La société Cabinet [D], qui exerçait les fonctions de syndic de la copropriété, a été placée en liquidation judiciaire par jugement du tribunal de commerce de Nice du 27 février 2019.
Le Grand livre produit par le syndicat révèle que le compte de Mme [U] [Y] a été débiteur à compter du 1er juillet 2018 et que sa dette de charges avait atteint la somme de 2.329,88 euros le 28 janvier 2019, correspondant à la reprise de solde lorsque le nouveau syndic a pris ses fonctions le 18 mars 2019.
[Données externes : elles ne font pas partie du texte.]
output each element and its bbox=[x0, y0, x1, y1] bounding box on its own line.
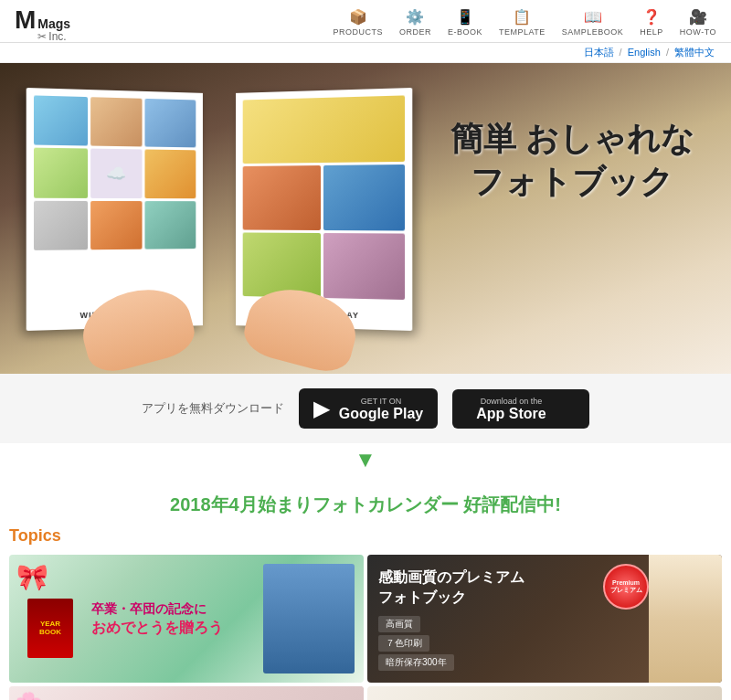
bow-icon: 🎀 bbox=[16, 562, 48, 592]
photo-thumb-10 bbox=[243, 96, 405, 164]
photo-thumb-2 bbox=[90, 98, 143, 148]
promo-arrow: ▼ bbox=[0, 443, 731, 476]
photo-thumb-12 bbox=[323, 164, 405, 231]
logo-scissors-icon: ✂ bbox=[37, 31, 47, 42]
google-play-icon: ▶ bbox=[313, 396, 330, 421]
lang-bar: 日本語 / English / 繁體中文 bbox=[0, 43, 731, 63]
topics-title: Topics bbox=[9, 526, 722, 546]
download-label: アプリを無料ダウンロード bbox=[142, 400, 284, 417]
template-icon: 📋 bbox=[513, 8, 531, 26]
photo-thumb-3 bbox=[145, 99, 196, 148]
app-store-button[interactable]: Download on the App Store bbox=[452, 389, 589, 430]
nav-howto[interactable]: 🎥 HOW-TO bbox=[680, 8, 716, 37]
graduation-photo bbox=[263, 564, 355, 673]
photo-thumb-13 bbox=[243, 233, 321, 298]
logo[interactable]: M Mags ✂ Inc. bbox=[15, 7, 70, 42]
badge-storage: 暗所保存300年 bbox=[378, 654, 454, 671]
lang-ja[interactable]: 日本語 bbox=[584, 47, 614, 58]
howto-icon: 🎥 bbox=[689, 8, 707, 26]
card-premium[interactable]: 感動画質のプレミアム フォトブック 高画質 ７色印刷 暗所保存300年 Prem… bbox=[367, 555, 722, 683]
hero-text: 簡単 おしゃれな フォトブック bbox=[450, 118, 694, 204]
nav-products[interactable]: 📦 PRODUCTS bbox=[333, 8, 383, 37]
photo-thumb-8 bbox=[90, 201, 143, 250]
topics-section: Topics 🎀 YEAR BOOK 卒業・卒団の記念に おめでとうを贈ろう 感… bbox=[0, 526, 731, 700]
download-section: アプリを無料ダウンロード ▶ GET IT ON Google Play Dow… bbox=[0, 374, 731, 443]
photo-book: ☁️ WINDY SKY ☁️ ✳️ SUNNY DAY bbox=[27, 81, 411, 355]
photo-thumb-4 bbox=[34, 148, 88, 198]
google-play-text: GET IT ON Google Play bbox=[339, 397, 423, 422]
order-icon: ⚙️ bbox=[406, 8, 424, 26]
help-icon: ❓ bbox=[642, 8, 661, 26]
logo-top: Mags bbox=[37, 17, 70, 31]
topics-grid: 🎀 YEAR BOOK 卒業・卒団の記念に おめでとうを贈ろう 感動画質のプレミ… bbox=[9, 555, 722, 700]
ebook-icon: 📱 bbox=[456, 8, 474, 26]
photo-thumb-6 bbox=[145, 150, 196, 198]
premium-photo bbox=[649, 555, 722, 683]
nav-order[interactable]: ⚙️ ORDER bbox=[399, 8, 431, 37]
card-graduation[interactable]: 🎀 YEAR BOOK 卒業・卒団の記念に おめでとうを贈ろう bbox=[9, 555, 364, 683]
google-play-button[interactable]: ▶ GET IT ON Google Play bbox=[299, 388, 438, 429]
photo-thumb-5: ☁️ bbox=[90, 149, 143, 198]
logo-m: M bbox=[15, 7, 36, 33]
photo-thumb-11 bbox=[243, 165, 321, 230]
yearbook-icon: YEAR BOOK bbox=[27, 599, 73, 658]
samplebook-icon: 📖 bbox=[584, 8, 602, 26]
nav-template[interactable]: 📋 TEMPLATE bbox=[499, 8, 546, 37]
nav-ebook[interactable]: 📱 E-BOOK bbox=[448, 8, 482, 37]
photo-thumb-7 bbox=[34, 201, 88, 250]
photo-thumb-14 bbox=[323, 233, 405, 300]
main-nav: 📦 PRODUCTS ⚙️ ORDER 📱 E-BOOK 📋 TEMPLATE … bbox=[333, 8, 716, 42]
book-right-page: ✳️ SUNNY DAY bbox=[236, 88, 412, 331]
photo-thumb-1 bbox=[34, 96, 88, 146]
nav-samplebook[interactable]: 📖 SAMPLEBOOK bbox=[562, 8, 624, 37]
promo-banner: 2018年4月始まりフォトカレンダー 好評配信中! bbox=[0, 476, 731, 526]
lang-zh[interactable]: 繁體中文 bbox=[674, 47, 715, 58]
header: M Mags ✂ Inc. 📦 PRODUCTS ⚙️ ORDER 📱 E-BO… bbox=[0, 0, 731, 43]
nav-help[interactable]: ❓ HELP bbox=[640, 8, 663, 37]
badge-color: ７色印刷 bbox=[378, 635, 429, 652]
card-message[interactable]: 🌸 🌿 Message Books bbox=[9, 686, 364, 700]
graduation-title: 卒業・卒団の記念に bbox=[91, 600, 223, 619]
lang-en[interactable]: English bbox=[628, 47, 661, 58]
app-store-text: Download on the App Store bbox=[476, 397, 546, 422]
hero-title: 簡単 おしゃれな フォトブック bbox=[450, 118, 694, 204]
logo-bottom: ✂ Inc. bbox=[37, 31, 70, 42]
products-icon: 📦 bbox=[349, 8, 367, 26]
flower-icon-left: 🌸 bbox=[14, 691, 43, 700]
hero-section: ☁️ WINDY SKY ☁️ ✳️ SUNNY DAY bbox=[0, 63, 731, 374]
photo-thumb-9 bbox=[145, 201, 196, 249]
book-left-page: ☁️ WINDY SKY ☁️ bbox=[26, 88, 203, 331]
badge-quality: 高画質 bbox=[378, 616, 420, 632]
card-365[interactable]: 365⁺ 365⁺ 365⁺ 365⁺ 365⁺ 365⁺ 365⁺ 365⁺ … bbox=[367, 686, 722, 700]
graduation-subtitle: おめでとうを贈ろう bbox=[91, 619, 223, 638]
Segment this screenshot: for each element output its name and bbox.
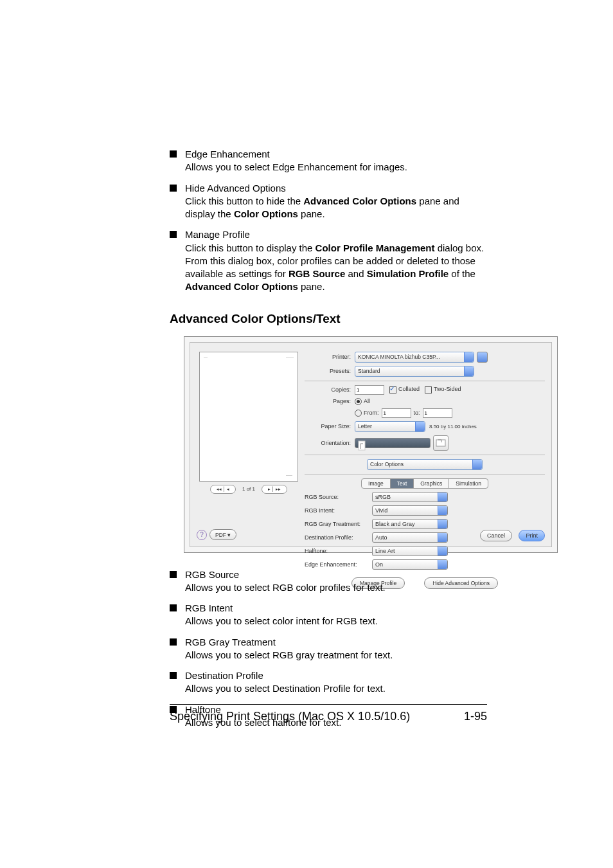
pane-select[interactable]: Color Options (367, 459, 483, 470)
orientation-portrait[interactable] (355, 438, 431, 448)
paper-size-label: Paper Size: (305, 423, 351, 429)
bullet-square-icon (170, 638, 177, 646)
bullet-item: RGB IntentAllows you to select color int… (170, 602, 487, 628)
bullet-square-icon (170, 150, 177, 158)
bullet-square-icon (170, 571, 177, 578)
bullet-item: Hide Advanced OptionsClick this button t… (170, 182, 487, 221)
from-label: From: (364, 410, 379, 416)
bullet-item: Edge EnhancementAllows you to select Edg… (170, 148, 487, 174)
orientation-label: Orientation: (305, 440, 351, 446)
nav-next-last[interactable]: ▸ │ ▸▸ (262, 485, 287, 494)
bullet-title: Edge Enhancement (185, 148, 487, 161)
to-label: to: (414, 410, 420, 416)
bullet-desc: Allows you to select RGB gray treatment … (185, 649, 487, 662)
tab-text[interactable]: Text (391, 479, 414, 488)
print-dialog-screenshot: ————— ◂◂ │ ◂ 1 of 1 ▸ │ ▸▸ Printer: KONI… (184, 336, 558, 553)
paper-dim: 8.50 by 11.00 inches (429, 424, 477, 429)
paper-size-select[interactable]: Letter (355, 421, 425, 432)
bullet-item: RGB Gray TreatmentAllows you to select R… (170, 636, 487, 662)
bullet-item: Destination ProfileAllows you to select … (170, 669, 487, 696)
option-select[interactable]: Black and Gray (372, 519, 448, 529)
footer-right: 1-95 (464, 710, 487, 723)
copies-input[interactable] (355, 385, 384, 395)
bullet-item: RGB SourceAllows you to select RGB color… (170, 568, 487, 595)
bullet-title: RGB Gray Treatment (185, 636, 487, 649)
pages-all-radio[interactable] (355, 398, 362, 405)
bullet-square-icon (170, 185, 177, 192)
orientation-landscape[interactable] (433, 435, 449, 451)
option-label: Edge Enhancement: (305, 561, 372, 568)
bullet-title: Hide Advanced Options (185, 182, 487, 195)
option-select[interactable]: Line Art (372, 546, 448, 556)
collated-checkbox[interactable] (389, 386, 396, 393)
bullet-title: Manage Profile (185, 228, 487, 241)
pdf-menu-button[interactable]: PDF ▾ (209, 529, 236, 540)
option-label: RGB Intent: (305, 507, 372, 514)
pages-all-label: All (364, 398, 370, 404)
preview-thumbnail: ————— (199, 352, 298, 482)
option-label: Halftone: (305, 548, 372, 554)
cancel-button[interactable]: Cancel (480, 530, 512, 541)
bullet-desc: Click this button to display the Color P… (185, 242, 487, 294)
nav-page-indicator: 1 of 1 (242, 486, 255, 492)
option-label: RGB Source: (305, 494, 372, 500)
bullet-desc: Allows you to select RGB color profiles … (185, 581, 487, 594)
bullet-title: RGB Source (185, 568, 487, 581)
bullet-desc: Allows you to select color intent for RG… (185, 615, 487, 628)
collated-label: Collated (398, 386, 420, 392)
bullet-title: Destination Profile (185, 669, 487, 682)
pages-label: Pages: (305, 398, 351, 404)
section-heading: Advanced Color Options/Text (170, 312, 487, 326)
bullet-desc: Click this button to hide the Advanced C… (185, 195, 487, 221)
to-input[interactable] (423, 408, 452, 418)
option-select[interactable]: Vivid (372, 505, 448, 516)
presets-label: Presets: (305, 368, 351, 374)
copies-label: Copies: (305, 386, 351, 393)
printer-info-button[interactable] (477, 352, 488, 363)
print-button[interactable]: Print (519, 530, 545, 541)
svg-rect-0 (359, 441, 365, 450)
option-label: RGB Gray Treatment: (305, 521, 372, 527)
two-sided-label: Two-Sided (434, 386, 461, 392)
preview-nav: ◂◂ │ ◂ 1 of 1 ▸ │ ▸▸ (199, 485, 298, 494)
pages-range-radio[interactable] (355, 410, 362, 417)
bullet-desc: Allows you to select Destination Profile… (185, 682, 487, 695)
two-sided-checkbox[interactable] (425, 386, 432, 393)
bullet-square-icon (170, 604, 177, 611)
tab-image[interactable]: Image (362, 479, 391, 488)
bullet-square-icon (170, 672, 177, 679)
from-input[interactable] (382, 408, 411, 418)
help-icon[interactable]: ? (197, 530, 207, 540)
bullet-item: Manage ProfileClick this button to displ… (170, 228, 487, 293)
option-select[interactable]: sRGB (372, 492, 448, 502)
bullet-square-icon (170, 231, 177, 238)
printer-select[interactable]: KONICA MINOLTA bizhub C35P... (355, 352, 474, 363)
printer-label: Printer: (305, 354, 351, 360)
svg-rect-1 (436, 440, 445, 446)
tab-simulation[interactable]: Simulation (449, 479, 488, 488)
bullet-title: RGB Intent (185, 602, 487, 615)
footer-left: Specifying Print Settings (Mac OS X 10.5… (170, 710, 410, 723)
nav-first-prev[interactable]: ◂◂ │ ◂ (210, 485, 236, 494)
tab-graphics[interactable]: Graphics (414, 479, 449, 488)
bullet-desc: Allows you to select Edge Enhancement fo… (185, 161, 487, 174)
presets-select[interactable]: Standard (355, 366, 474, 377)
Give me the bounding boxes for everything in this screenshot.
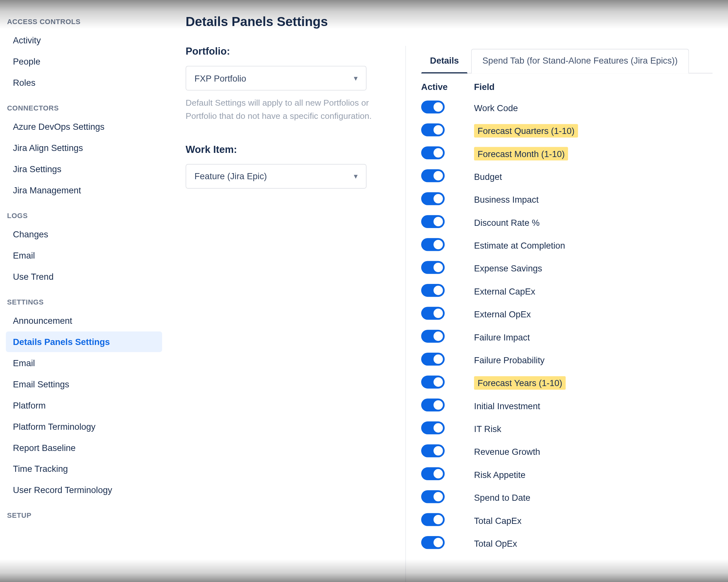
sidebar-section-label: SETTINGS [6,287,162,310]
table-row: Failure Probability [421,349,716,371]
active-toggle[interactable] [421,101,445,113]
table-row: Work Code [421,96,716,119]
left-column: Portfolio: FXP Portfolio ▼ Default Setti… [185,46,388,582]
table-row: Estimate at Completion [421,234,716,257]
active-toggle[interactable] [421,399,445,411]
sidebar-item[interactable]: Platform Terminology [6,416,162,437]
table-row: Failure Impact [421,326,716,349]
field-name: Revenue Growth [474,446,540,457]
field-name: Expense Savings [474,263,542,274]
field-name: Total CapEx [474,515,522,526]
field-name: External OpEx [474,309,531,320]
field-name: Failure Impact [474,331,530,343]
sidebar-item[interactable]: Jira Settings [6,159,162,179]
active-toggle[interactable] [421,422,445,434]
sidebar-section-label: ACCESS CONTROLS [6,7,162,29]
active-toggle[interactable] [421,376,445,388]
field-name: Forecast Years (1-10) [474,376,566,389]
sidebar-section-label: SETUP [6,501,162,523]
sidebar-item[interactable]: People [6,51,162,72]
sidebar-item[interactable]: Jira Align Settings [6,137,162,158]
field-name: Work Code [474,102,518,113]
sidebar-item[interactable]: Roles [6,72,162,93]
active-toggle[interactable] [421,536,445,549]
field-name: Initial Investment [474,400,540,411]
chevron-down-icon: ▼ [353,75,359,82]
sidebar-item[interactable]: Use Trend [6,266,162,287]
header-field: Field [474,82,716,92]
sidebar-item[interactable]: Announcement [6,310,162,331]
tab-details[interactable]: Details [421,49,468,74]
field-name: Business Impact [474,194,539,205]
active-toggle[interactable] [421,353,445,365]
portfolio-select-value: FXP Portfolio [194,73,246,83]
workitem-select-value: Feature (Jira Epic) [194,171,267,181]
page-title: Details Panels Settings [185,14,728,29]
sidebar-item[interactable]: Details Panels Settings [6,331,162,352]
active-toggle[interactable] [421,238,445,251]
sidebar-item[interactable]: User Record Terminology [6,480,162,500]
field-name: Risk Appetite [474,469,525,480]
table-row: Spend to Date [421,486,716,509]
main-content: Details Panels Settings Portfolio: FXP P… [168,0,728,582]
active-toggle[interactable] [421,215,445,228]
sidebar-item[interactable]: Azure DevOps Settings [6,116,162,137]
field-name: IT Risk [474,423,501,435]
table-row: Revenue Growth [421,440,716,463]
active-toggle[interactable] [421,330,445,343]
table-row: Business Impact [421,188,716,211]
sidebar-item[interactable]: Platform [6,395,162,415]
sidebar: ACCESS CONTROLSActivityPeopleRolesCONNEC… [0,0,168,582]
active-toggle[interactable] [421,169,445,182]
field-name: Discount Rate % [474,217,540,228]
table-row: Discount Rate % [421,211,716,234]
table-header: Active Field [421,82,716,92]
table-row: Risk Appetite [421,463,716,486]
field-name: Budget [474,171,502,182]
table-row: Total OpEx [421,532,716,555]
sidebar-item[interactable]: Email [6,245,162,265]
table-row: Forecast Month (1-10) [421,142,716,165]
sidebar-item[interactable]: Email [6,353,162,373]
active-toggle[interactable] [421,513,445,526]
sidebar-section-label: LOGS [6,201,162,224]
table-row: External CapEx [421,280,716,303]
active-toggle[interactable] [421,192,445,205]
sidebar-item[interactable]: Report Baseline [6,437,162,458]
field-name: Spend to Date [474,492,530,503]
field-name: Estimate at Completion [474,240,565,251]
header-active: Active [421,82,474,92]
active-toggle[interactable] [421,123,445,136]
portfolio-hint: Default Settings will apply to all new P… [185,96,388,123]
active-toggle[interactable] [421,307,445,320]
table-row: IT Risk [421,417,716,440]
chevron-down-icon: ▼ [353,173,359,180]
active-toggle[interactable] [421,444,445,457]
portfolio-label: Portfolio: [185,46,388,58]
right-column: Details Spend Tab (for Stand-Alone Featu… [406,46,728,582]
field-name: Forecast Quarters (1-10) [474,124,578,137]
workitem-select[interactable]: Feature (Jira Epic) ▼ [185,164,367,188]
table-row: Forecast Quarters (1-10) [421,119,716,142]
field-name: Failure Probability [474,354,545,365]
table-row: Expense Savings [421,257,716,280]
active-toggle[interactable] [421,490,445,503]
sidebar-section-label: CONNECTORS [6,94,162,116]
field-name: Forecast Month (1-10) [474,147,569,160]
workitem-label: Work Item: [185,144,388,156]
tab-spend[interactable]: Spend Tab (for Stand-Alone Features (Jir… [471,49,689,74]
active-toggle[interactable] [421,467,445,480]
sidebar-item[interactable]: Time Tracking [6,458,162,479]
sidebar-item[interactable]: Jira Management [6,180,162,200]
active-toggle[interactable] [421,147,445,159]
table-row: External OpEx [421,303,716,325]
sidebar-item[interactable]: Changes [6,224,162,245]
active-toggle[interactable] [421,261,445,274]
table-row: Total CapEx [421,509,716,532]
sidebar-item[interactable]: Activity [6,30,162,50]
active-toggle[interactable] [421,284,445,297]
tabs: Details Spend Tab (for Stand-Alone Featu… [421,48,712,74]
field-name: Total OpEx [474,538,517,549]
portfolio-select[interactable]: FXP Portfolio ▼ [185,66,367,91]
sidebar-item[interactable]: Email Settings [6,374,162,395]
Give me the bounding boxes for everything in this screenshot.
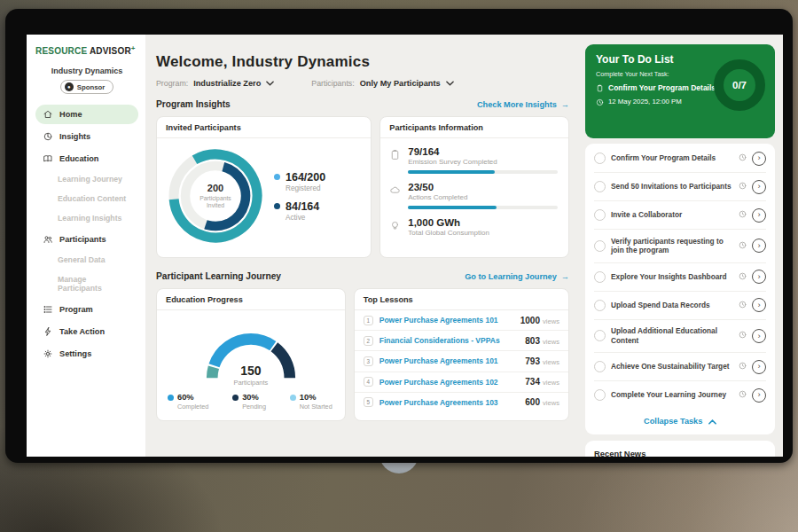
task-open-button[interactable]: ›: [752, 239, 766, 253]
participants-information-card: Participants Information 79/164 Emission…: [379, 116, 569, 258]
views-suffix: views: [543, 399, 559, 407]
monitor-bezel: RESOURCE ADVISOR+ Industry Dynamics ● Sp…: [5, 9, 793, 463]
task-checkbox[interactable]: [594, 300, 606, 311]
logo-primary: RESOURCE: [35, 46, 87, 56]
legend-label: Registered: [286, 184, 325, 192]
sidebar-item-home[interactable]: Home: [35, 105, 138, 124]
legend-dot: [290, 395, 296, 401]
task-open-button[interactable]: ›: [752, 360, 766, 374]
task-clock-icon: [739, 272, 747, 282]
right-panel: Your To Do List Complete Your Next Task:…: [580, 35, 783, 457]
logo-secondary: ADVISOR: [90, 46, 131, 56]
legend-item-registered: 164/200 Registered: [274, 171, 325, 192]
invited-count: 200: [207, 183, 223, 193]
legend-value: 30%: [242, 393, 259, 402]
task-checkbox[interactable]: [594, 209, 606, 221]
legend-dot: [168, 395, 174, 401]
lesson-views: 600: [525, 397, 540, 407]
task-open-button[interactable]: ›: [752, 180, 766, 194]
legend-value: 84/164: [286, 200, 319, 213]
participants-filter-value: Only My Participants: [360, 79, 441, 88]
program-filter[interactable]: Program: Industrialize Zero: [156, 79, 274, 88]
lesson-link[interactable]: Power Purchase Agreements 103: [379, 398, 520, 407]
lesson-link[interactable]: Power Purchase Agreements 101: [379, 356, 520, 365]
sidebar-item-manage-participants[interactable]: Manage Participants: [35, 270, 138, 298]
legend-value: 60%: [177, 393, 194, 402]
task-open-button[interactable]: ›: [752, 298, 766, 312]
task-clock-icon: [739, 331, 747, 340]
task-clock-icon: [739, 390, 747, 400]
sidebar-item-label: Education: [59, 154, 98, 163]
gauge-label: Participants: [193, 379, 309, 387]
sidebar-item-education[interactable]: Education: [35, 149, 138, 168]
task-open-button[interactable]: ›: [752, 208, 766, 223]
lesson-rank: 1: [364, 316, 373, 325]
task-clock-icon: [739, 301, 747, 310]
info-card-body: 79/164 Emission Survey Completed 23/50 A…: [380, 138, 568, 237]
task-label: Upload Additional Educational Content: [611, 326, 733, 346]
program-filter-label: Program:: [156, 79, 188, 88]
task-clock-icon: [739, 362, 747, 372]
views-suffix: views: [543, 338, 559, 346]
sidebar: RESOURCE ADVISOR+ Industry Dynamics ● Sp…: [27, 35, 145, 457]
sponsor-badge[interactable]: ● Sponsor: [60, 80, 114, 94]
sidebar-item-settings[interactable]: Settings: [35, 344, 138, 364]
task-clock-icon: [739, 182, 747, 192]
sidebar-item-label: Settings: [59, 349, 91, 358]
take-action-icon: [43, 326, 53, 337]
check-more-insights-link[interactable]: Check More Insights →: [477, 100, 569, 109]
lesson-link[interactable]: Power Purchase Agreements 101: [379, 316, 514, 325]
task-checkbox[interactable]: [594, 181, 606, 192]
task-label: Verify participants requesting to join t…: [611, 237, 733, 256]
participants-filter[interactable]: Participants: Only My Participants: [311, 79, 453, 88]
task-label: Explore Your Insights Dashboard: [611, 272, 733, 282]
sidebar-item-participants[interactable]: Participants: [35, 230, 138, 249]
card-title: Top Lessons: [355, 289, 568, 310]
metric-label: Actions Completed: [408, 193, 558, 201]
sidebar-item-learning-journey[interactable]: Learning Journey: [35, 169, 138, 189]
sidebar-item-program[interactable]: Program: [35, 300, 138, 319]
lesson-views: 793: [525, 356, 540, 366]
lesson-link[interactable]: Power Purchase Agreements 102: [379, 378, 520, 387]
task-open-button[interactable]: ›: [752, 270, 766, 284]
task-open-button[interactable]: ›: [752, 152, 766, 166]
go-to-learning-journey-link[interactable]: Go to Learning Journey →: [465, 272, 569, 281]
legend-item-pending: 30% Pending: [232, 393, 266, 411]
sidebar-item-take-action[interactable]: Take Action: [35, 322, 138, 341]
task-open-button[interactable]: ›: [752, 329, 766, 343]
task-open-button[interactable]: ›: [752, 388, 766, 403]
metric-value: 23/50: [408, 182, 558, 192]
page-title: Welcome, Industry Dynamics: [156, 53, 569, 71]
task-checkbox[interactable]: [594, 153, 606, 164]
education-progress-card: Education Progress 150 Participants: [156, 288, 346, 421]
next-task-label: Confirm Your Program Details: [608, 83, 716, 92]
invited-participants-card: Invited Participants 200 Participants In…: [156, 116, 372, 258]
education-icon: [43, 153, 53, 164]
legend-label: Active: [286, 214, 325, 222]
todo-tasks-card: Confirm Your Program Details › Send 50 I…: [585, 144, 775, 434]
sidebar-item-label: Take Action: [59, 327, 105, 336]
lesson-link[interactable]: Financial Considerations - VPPAs: [379, 336, 520, 345]
task-checkbox[interactable]: [594, 361, 606, 372]
bulb-icon: [389, 220, 401, 231]
task-row: Verify participants requesting to join t…: [594, 230, 766, 263]
sidebar-item-insights[interactable]: Insights: [35, 127, 138, 146]
task-checkbox[interactable]: [594, 389, 606, 401]
legend-item-active: 84/164 Active: [274, 200, 325, 222]
todo-summary-card: Your To Do List Complete Your Next Task:…: [585, 44, 775, 138]
task-checkbox[interactable]: [594, 271, 606, 283]
sidebar-item-learning-insights[interactable]: Learning Insights: [35, 208, 138, 228]
program-filter-value: Industrialize Zero: [193, 79, 261, 88]
sidebar-item-label: Program: [59, 305, 93, 314]
todo-progress-ring: 0/7: [714, 59, 765, 111]
invited-legend: 164/200 Registered 84/164 Active: [274, 163, 325, 230]
sponsor-badge-label: Sponsor: [77, 83, 106, 91]
collapse-tasks-link[interactable]: Collapse Tasks: [594, 409, 766, 434]
task-row: Send 50 Invitations to Participants ›: [594, 173, 766, 201]
legend-dot: [232, 395, 239, 401]
task-checkbox[interactable]: [594, 330, 606, 341]
sidebar-item-education-content[interactable]: Education Content: [35, 189, 138, 208]
sidebar-item-general-data[interactable]: General Data: [35, 250, 138, 270]
task-checkbox[interactable]: [594, 240, 606, 252]
views-suffix: views: [543, 379, 559, 387]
Il n’est pas démontré que la société Cabinet [D] n’a entrepris aucune démarche et n’a notamment pas adressé de mise en demeure à la copropriétaire de régler ses charges.
Or, le montant de la dette de charges, qui a dépassé 1.000 euros moins de trois mois avant l’ouverture de la procédure collective du syndic, ne permettait pas à ce dernier d’initier immédiatement une procédure judiciaire au regard notamment du coût d’introduction d’une instance qui aurait été supporté par le syndicat.
Il n’est dès lors pas démontré que la société Cabinet [D] a commis une faute à l’origine d’un préjudice pour la collectivité des copropriétaires, au demeurant non caractérisé.
A défaut, la demande de dommages-intérêts dirigés à l’encontre de la société Generali, pris en sa qualité d’assureur de la société Cabinet [D], sera également rejetée.
Sur la demande reconventionnelle d’indemnisation de Mme [U] [Y].
1. Sur la responsabilité du syndicat des copropriétaires.
En vertu de l’article 14 de la loi du 10 juillet 1965, dans sa rédaction antérieure à l’ordonnance du 30 octobre 2019 entrée en vigueur le 1er juin 2020, le syndicat est responsable des dommages causés aux copropriétaires ou aux tiers par le vice de construction ou le défaut d’entretien des parties communes, sans préjudice de toutes actions récursoires.
Ainsi, le syndicat des copropriétaires répond des dommages causés aux copropriétaires ou aux tiers par le mauvais état des parties communes ou le vice de construction sans que la victime n’ait à rapporter la preuve d’une faute de sa part.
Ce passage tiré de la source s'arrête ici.